Haiti: Literature, Landscape, History
HONR 300A: Humanities Seminar, Dr. Marnie McInnes
This Honor Scholar seminar focuses on the fascinating and troubled country of Haiti as seen through the eyes of writers (both Haitian writers and outsiders), historians, and journalists. The topic, which combines a study of literature and the environment, is an ambitious one. But fiction set in Haiti and nonfiction studies of the country tend to be beautifully written and full of passion, making the study of Haiti's political and environmental disasters a strange kind of pleasure. We will read novels, essays, and short stories, watch a few films, and study Haitian visual art and photography in an attempt to decipher Haitians' relationship to their country after centuries of plantation slavery and postcolonial misrule.
Consciousness: the unsolved mystery
HONR 300B: Science Seminar, Dr. Bruce Serlin
Can one question their own consciousness? Are you more than billions of neurons talking to each other chemically and how does this chatter produce the world as you know it? Science is making some headway toward understanding how neuronal activity and consciousness are related. However, as we learn more, more questions arise. What is the distinction between conscious thought and unconscious thought? When does a human become self-aware and is there a hallmark for consciousness? How does being sentient influence how we act toward each other, and how we interact with other species? We will be examining readings from an array of disciplines to try to gain a better understanding of how the three-pound universe inside your skull operates, how much control “you” have over how you make decisions, and how easily it is to fool oneself. We will look at evidence for whether other species also possess consciousness and study some of the consequences of possessing this “gift”. The aim is to provide you with an array of information that will help you understand what makes you you.
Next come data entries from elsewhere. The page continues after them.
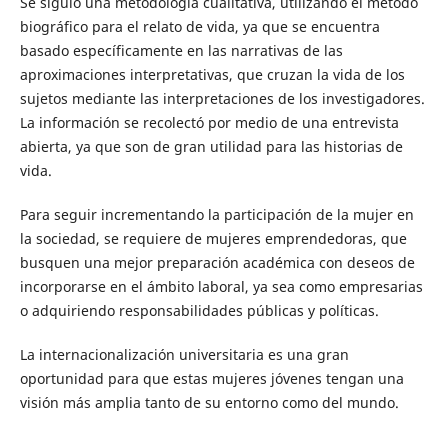
Se siguió una metodología cualitativa, utilizando el método
biográfico para el relato de vida, ya que se encuentra
basado específicamente en las narrativas de las
aproximaciones interpretativas, que cruzan la vida de los
sujetos mediante las interpretaciones de los investigadores.
La información se recolectó por medio de una entrevista
abierta, ya que son de gran utilidad para las historias de
vida.
Para seguir incrementando la participación de la mujer en
la sociedad, se requiere de mujeres emprendedoras, que
busquen una mejor preparación académica con deseos de
incorporarse en el ámbito laboral, ya sea como empresarias
o adquiriendo responsabilidades públicas y políticas.
La internacionalización universitaria es una gran
oportunidad para que estas mujeres jóvenes tengan una
visión más amplia tanto de su entorno como del mundo.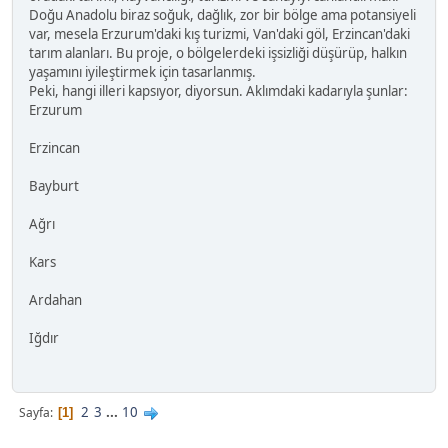
Doğu Anadolu biraz soğuk, dağlık, zor bir bölge ama potansiyeli
var, mesela Erzurum'daki kış turizmi, Van'daki göl, Erzincan'daki
tarım alanları. Bu proje, o bölgelerdeki işsizliği düşürüp, halkın
yaşamını iyileştirmek için tasarlanmış.
Peki, hangi illeri kapsıyor, diyorsun. Aklımdaki kadarıyla şunlar:
Erzurum
Erzincan
Bayburt
Ağrı
Kars
Ardahan
Iğdır
2
3
...
10
Sayfa
1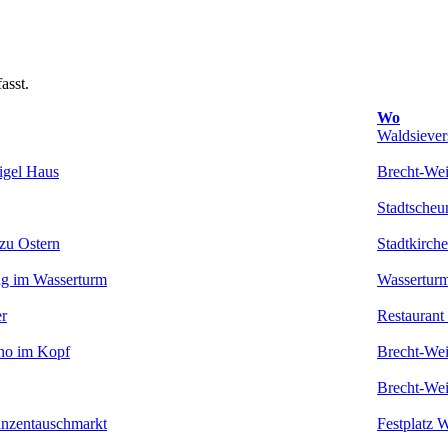
asst.
Wo
Waldsiever
igel Haus
Brecht-We
Stadtsche
 zu Ostern
Stadtkirch
ng im Wasserturm
Wassertur
r
Restaurant
ino im Kopf
Brecht-We
Brecht-We
lanzentauschmarkt
Festplatz 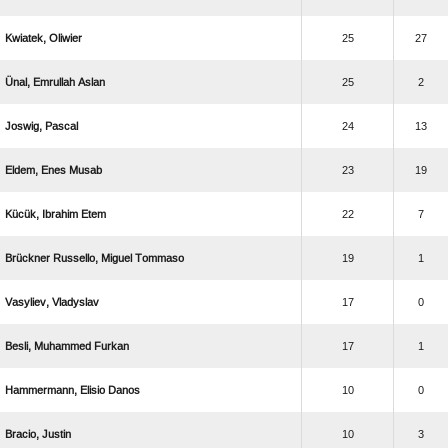
 
25
27
  
25
2
 
24
13
  
23
19
  
22
7
   
19
1
 
17
0
  
17
1
  
10
0
 
10
3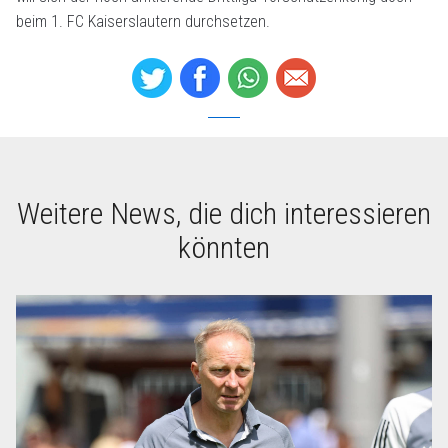
beim 1. FC Kaiserslautern durchsetzen.
Weitere News, die dich interessieren
könnten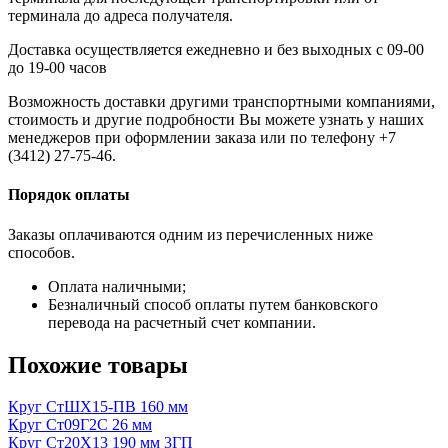
терминала до адреса получателя.
Доставка осуществляется ежедневно и без выходных с 09-00
до 19-00 часов
Возможность доставки другими транспортными компаниями,
стоимость и другие подробности Вы можете узнать у наших
менеджеров при оформлении заказа или по телефону +7
(3412) 27-75-46.
Порядок оплаты
Заказы оплачиваются одним из перечисленных ниже
способов.
Оплата наличными;
Безналичный способ оплаты путем банковского
перевода на расчетный счет компании.
Похожие товары
Круг СтШХ15-ПВ 160 мм
Круг Ст09Г2С 26 мм
Круг Ст20Х13 190 мм 3ГП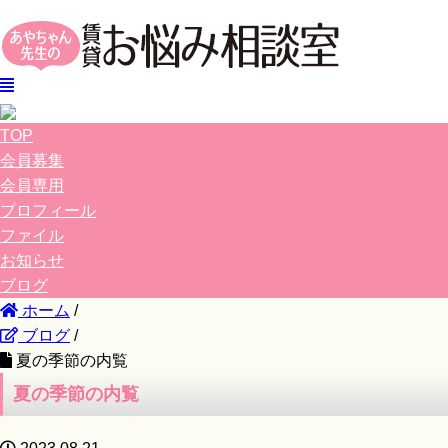
TOP
会員募集
会員専用
プロフィール
ファイル
お知らせ
ブログ
ホーム
/
ブログ
/
夏の季節の内覧
夏の季節の内覧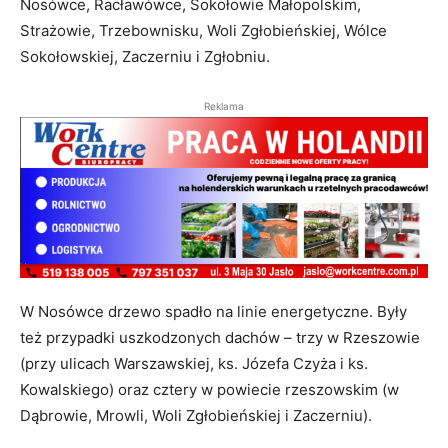
Nosówce, Racławówce, Sokołowie Małopolskim,
Strażowie, Trzebownisku, Woli Zgłobieńskiej, Wólce
Sokołowskiej, Zaczerniu i Zgłobniu.
Reklama
W Nosówce drzewo spadło na linie energetyczne. Były
też przypadki uszkodzonych dachów – trzy w Rzeszowie
(przy ulicach Warszawskiej, ks. Józefa Czyża i ks.
Kowalskiego) oraz cztery w powiecie rzeszowskim (w
Dąbrowie, Mrowli, Woli Zgłobieńskiej i Zaczerniu).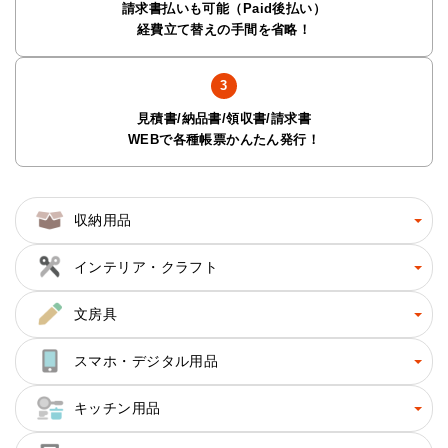
請求書払いも可能（Paid後払い）
経費立て替えの手間を省略！
見積書/納品書/領収書/請求書
WEBで各種帳票かんたん発行！
収納用品
インテリア・クラフト
文房具
スマホ・デジタル用品
キッチン用品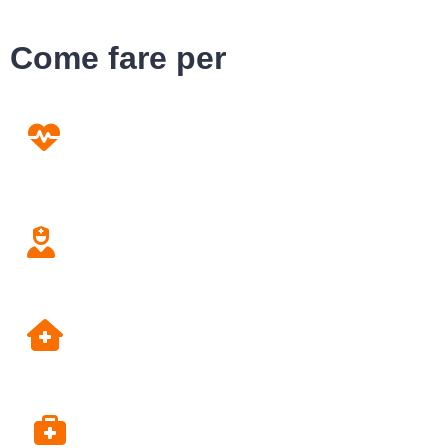
Come fare per
Prevenzione
Screening
Assistenza
Domiciliare
Dipartimento di Prevenzione
Alpi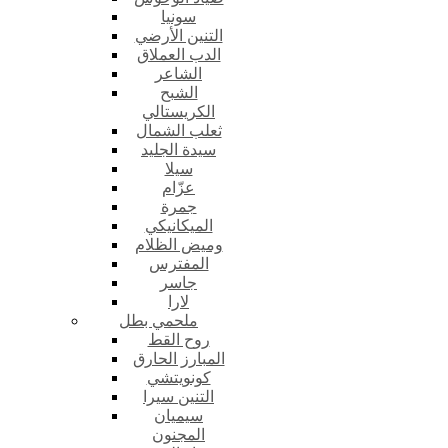
سونيا
التنين الأرضي
الدب العملاق
الشاعر
الشبح
الكريستالي
ثعلب الشمال
سيدة الجليد
سيلا
عزّام
جمرة
الميكانيكي
وميض الظلام
المفترس
جاسر
لارا
ملحمي بطل
روح القط
المبارز الحارق
كونويتشي
التنين سيرا
سيميان
المجنون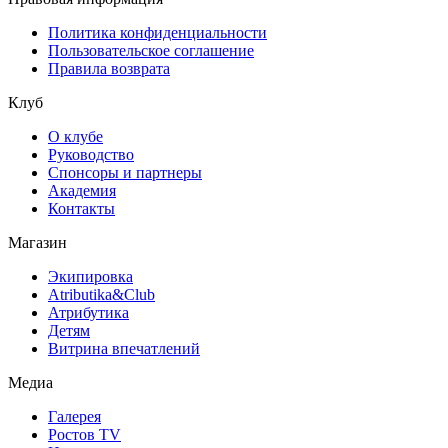
Политика конфиденциальности
Пользовательское соглашение
Правила возврата
Клуб
О клубе
Руководство
Спонсоры и партнеры
Академия
Контакты
Магазин
Экипировка
Atributika&Club
Атрибутика
Детям
Витрина впечатлений
Медиа
Галерея
Ростов TV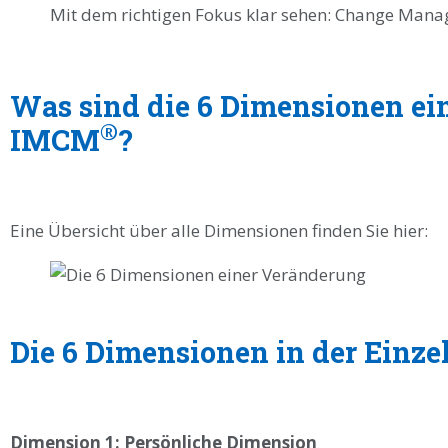
Mit dem richtigen Fokus klar sehen: Change Ma
Was sind die 6 Dimensionen ei
®
IMCM
?
Eine Übersicht über alle Dimensionen finden Sie hier:
Die 6 Dimensionen in der Einze
Dimension 1: Persönliche Dimension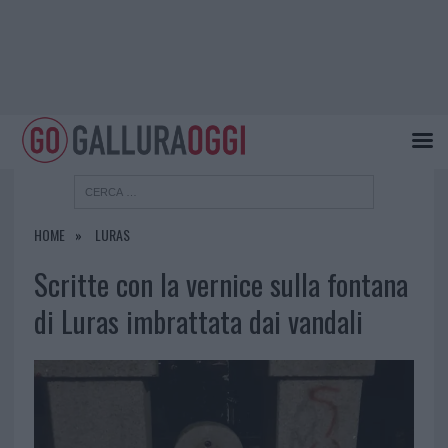
HOME
LURAS
Scritte con la vernice sulla fontana
di Luras imbrattata dai vandali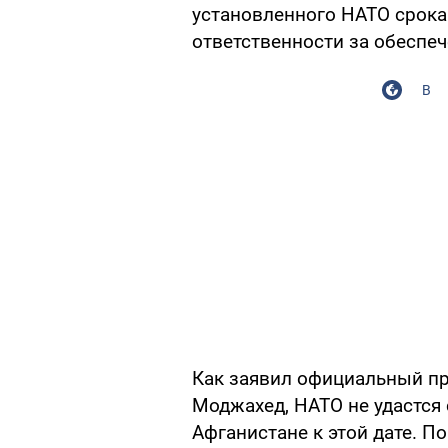
установленного НАТО срока
ответственности за обеспеч
В
Как заявил официальный пр
Моджахед, НАТО не удастся 
Афганистане к этой дате. По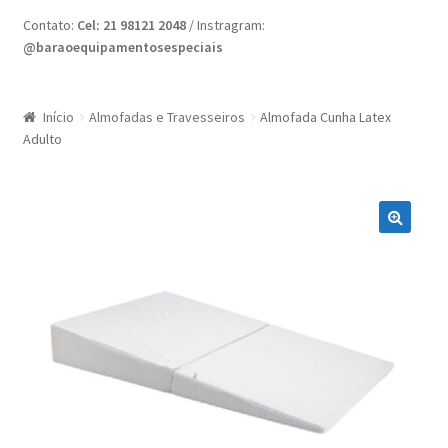
Home
Contato:
Cel: 21 98121 2048
/ Instragram:
@baraoequipamentosespeciais
Minha conta
Nossas Lojas
Início
Almofadas e Travesseiros
Almofada Cunha Latex
Adulto
Quote Request
Request a Quote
Unsolved Colonial Mysteries
HONR 300Ca: Social Science Seminar, Dr. David Gellman
What caused the infamous Salem witchcraft trials? How did the “lost colony” get lost? Did Pocahontas save John Smith, and if so, why? Were pirates freedom-loving egalitarians or ruthless vagabonds? How did African slavery become permanent and pervasive in Virginia? What were the Pilgrims really like? Could Indians ever have regained the upper hand in New England? Focusing primarily on England’s seventeenth-century North American colonies, the course will probe some of early American history’s most enduring and intriguing questions. Underlying all these questions will be an even more basic one: What was it like to be alive—as a man, woman, or child, Indian, African, or European—in a new world of conquest, community-building, and dramatic social upheaval?
African Nationalism, 1890-2013
HONR 300Cb: Social Science Seminar, Dr. Mac Dixon-Fyle
How did Africa come to be so comprehensively subjugated by the West as a continent of "inferior peoples" in the 19th and 20th centuries? How did Europe come by such audacious might? What weaknesses in Africa's precolonial structures enabled this emasculation? What was it that allowed some African groups to resist the imperial onslaught, and with what consequences? And how did Africa transcend her domination to reclaim lost sovereignty in the 20th century? This course reviews the dynamic of historical change in the nationalist arena as Africa succumbs to Imperialism in the 19th century, endures colonialism into the mid to late 20th century, and fashions a response to reclaim lost sovereignty in the socio-economic and political realms in the last six decades of her evolution. Using a comparative frame that will address nationalist efforts on other continents, the course will examine the peculiarities of the European intervention on the African continent, the personnel and methodology of proto-nationalist and nationalist resistance, and the imperative of sustaining a nationalist consciousness to meet contemporary challenges of nation-building.